#### [TASK DESCRIPTION]
From top to bottom, retype the data exactly, passing over any picture.

[Items from a data source]
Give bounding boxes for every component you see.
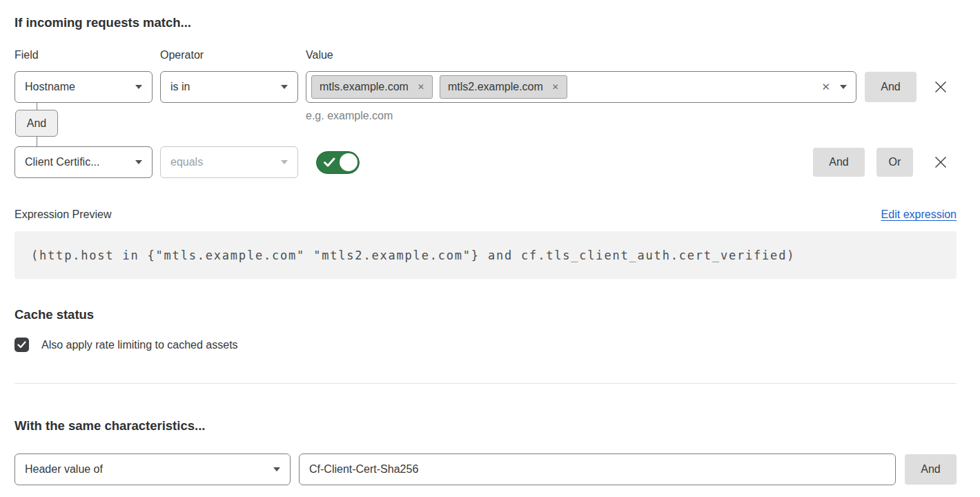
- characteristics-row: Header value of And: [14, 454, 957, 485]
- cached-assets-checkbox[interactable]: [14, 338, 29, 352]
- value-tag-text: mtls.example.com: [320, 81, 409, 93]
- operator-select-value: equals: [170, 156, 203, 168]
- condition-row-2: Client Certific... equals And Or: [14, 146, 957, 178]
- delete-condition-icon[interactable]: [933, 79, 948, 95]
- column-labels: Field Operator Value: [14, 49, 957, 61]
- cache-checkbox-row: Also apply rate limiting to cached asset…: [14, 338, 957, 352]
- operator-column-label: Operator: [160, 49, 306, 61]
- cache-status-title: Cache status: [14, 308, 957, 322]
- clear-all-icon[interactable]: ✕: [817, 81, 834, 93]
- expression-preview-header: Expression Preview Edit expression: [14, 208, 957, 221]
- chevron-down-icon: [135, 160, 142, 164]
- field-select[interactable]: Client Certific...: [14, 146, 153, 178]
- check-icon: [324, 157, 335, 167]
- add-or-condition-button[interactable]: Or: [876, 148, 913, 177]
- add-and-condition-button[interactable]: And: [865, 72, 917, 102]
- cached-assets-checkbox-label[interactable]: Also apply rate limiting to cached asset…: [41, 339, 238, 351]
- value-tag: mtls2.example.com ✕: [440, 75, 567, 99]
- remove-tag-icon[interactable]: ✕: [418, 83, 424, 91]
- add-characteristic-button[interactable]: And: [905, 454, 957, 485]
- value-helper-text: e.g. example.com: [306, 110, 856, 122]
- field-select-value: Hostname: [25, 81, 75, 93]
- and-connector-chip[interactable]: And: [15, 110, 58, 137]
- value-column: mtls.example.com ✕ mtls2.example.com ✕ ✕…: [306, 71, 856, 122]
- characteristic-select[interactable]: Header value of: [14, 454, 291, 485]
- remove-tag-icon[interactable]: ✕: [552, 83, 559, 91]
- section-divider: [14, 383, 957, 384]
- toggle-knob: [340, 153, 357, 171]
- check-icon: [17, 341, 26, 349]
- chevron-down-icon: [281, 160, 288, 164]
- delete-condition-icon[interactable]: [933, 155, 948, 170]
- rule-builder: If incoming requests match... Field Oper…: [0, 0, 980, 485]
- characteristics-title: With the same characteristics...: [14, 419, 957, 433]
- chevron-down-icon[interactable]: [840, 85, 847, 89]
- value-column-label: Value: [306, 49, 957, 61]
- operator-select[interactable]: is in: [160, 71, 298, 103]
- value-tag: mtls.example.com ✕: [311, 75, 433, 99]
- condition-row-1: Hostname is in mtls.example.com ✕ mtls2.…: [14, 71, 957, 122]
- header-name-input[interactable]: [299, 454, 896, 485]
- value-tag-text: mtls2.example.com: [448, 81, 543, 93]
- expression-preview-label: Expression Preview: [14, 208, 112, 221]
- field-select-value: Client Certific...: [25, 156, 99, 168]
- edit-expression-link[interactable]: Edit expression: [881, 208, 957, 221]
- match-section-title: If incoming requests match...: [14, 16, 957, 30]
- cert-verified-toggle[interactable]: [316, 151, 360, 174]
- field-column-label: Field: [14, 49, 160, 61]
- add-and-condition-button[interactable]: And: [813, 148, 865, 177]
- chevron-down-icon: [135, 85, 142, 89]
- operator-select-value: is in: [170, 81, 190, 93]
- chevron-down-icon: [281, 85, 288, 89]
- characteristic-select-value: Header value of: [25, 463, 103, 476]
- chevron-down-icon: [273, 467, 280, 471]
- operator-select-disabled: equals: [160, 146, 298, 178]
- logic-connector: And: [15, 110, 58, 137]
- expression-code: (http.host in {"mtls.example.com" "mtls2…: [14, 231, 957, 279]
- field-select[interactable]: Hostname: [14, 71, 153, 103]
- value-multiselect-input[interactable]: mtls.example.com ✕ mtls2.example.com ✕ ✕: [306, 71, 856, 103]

#### [ANSWER TO THIS TASK]
Give bounding boxes for every component you see.
- characteristics-row: Header value of And: [14, 454, 957, 485]
- cached-assets-checkbox[interactable]: [14, 338, 29, 352]
- value-tag-text: mtls.example.com: [320, 81, 409, 93]
- operator-select-value: equals: [170, 156, 203, 168]
- condition-row-2: Client Certific... equals And Or: [14, 146, 957, 178]
- delete-condition-icon[interactable]: [933, 79, 948, 95]
- column-labels: Field Operator Value: [14, 49, 957, 61]
- cache-checkbox-row: Also apply rate limiting to cached asset…: [14, 338, 957, 352]
- operator-column-label: Operator: [160, 49, 306, 61]
- cache-status-title: Cache status: [14, 308, 957, 322]
- clear-all-icon[interactable]: ✕: [817, 81, 834, 93]
- expression-preview-header: Expression Preview Edit expression: [14, 208, 957, 221]
- chevron-down-icon: [135, 160, 142, 164]
- field-select[interactable]: Client Certific...: [14, 146, 153, 178]
- check-icon: [324, 157, 335, 167]
- add-or-condition-button[interactable]: Or: [876, 148, 913, 177]
- add-and-condition-button[interactable]: And: [865, 72, 917, 102]
- cached-assets-checkbox-label[interactable]: Also apply rate limiting to cached asset…: [41, 339, 238, 351]
- value-tag: mtls2.example.com ✕: [440, 75, 567, 99]
- remove-tag-icon[interactable]: ✕: [418, 83, 424, 91]
- add-characteristic-button[interactable]: And: [905, 454, 957, 485]
- value-helper-text: e.g. example.com: [306, 110, 856, 122]
- field-select-value: Hostname: [25, 81, 75, 93]
- and-connector-chip[interactable]: And: [15, 110, 58, 137]
- value-column: mtls.example.com ✕ mtls2.example.com ✕ ✕…: [306, 71, 856, 122]
- characteristic-select[interactable]: Header value of: [14, 454, 291, 485]
- remove-tag-icon[interactable]: ✕: [552, 83, 559, 91]
- section-divider: [14, 383, 957, 384]
- toggle-knob: [340, 153, 357, 171]
- check-icon: [17, 341, 26, 349]
- chevron-down-icon: [281, 160, 288, 164]
- delete-condition-icon[interactable]: [933, 155, 948, 170]
- rule-builder: If incoming requests match... Field Oper…: [0, 0, 980, 485]
- characteristics-title: With the same characteristics...: [14, 419, 957, 433]
- chevron-down-icon[interactable]: [840, 85, 847, 89]
- value-column-label: Value: [306, 49, 957, 61]
- operator-select[interactable]: is in: [160, 71, 298, 103]
- value-tag: mtls.example.com ✕: [311, 75, 433, 99]
- condition-row-1: Hostname is in mtls.example.com ✕ mtls2.…: [14, 71, 957, 122]
- header-name-input[interactable]: [299, 454, 896, 485]
- value-tag-text: mtls2.example.com: [448, 81, 543, 93]
- expression-preview-label: Expression Preview: [14, 208, 112, 221]
- field-select-value: Client Certific...: [25, 156, 99, 168]
- edit-expression-link[interactable]: Edit expression: [881, 208, 957, 221]
- match-section-title: If incoming requests match...: [14, 16, 957, 30]
- cert-verified-toggle[interactable]: [316, 151, 360, 174]
- field-column-label: Field: [14, 49, 160, 61]
- add-and-condition-button[interactable]: And: [813, 148, 865, 177]
- chevron-down-icon: [135, 85, 142, 89]
- operator-select-value: is in: [170, 81, 190, 93]
- chevron-down-icon: [281, 85, 288, 89]
- characteristic-select-value: Header value of: [25, 463, 103, 476]
- chevron-down-icon: [273, 467, 280, 471]
- operator-select-disabled: equals: [160, 146, 298, 178]
- logic-connector: And: [15, 110, 58, 137]
- expression-code: (http.host in {"mtls.example.com" "mtls2…: [14, 231, 957, 279]
- field-select[interactable]: Hostname: [14, 71, 153, 103]
- value-multiselect-input[interactable]: mtls.example.com ✕ mtls2.example.com ✕ ✕: [306, 71, 856, 103]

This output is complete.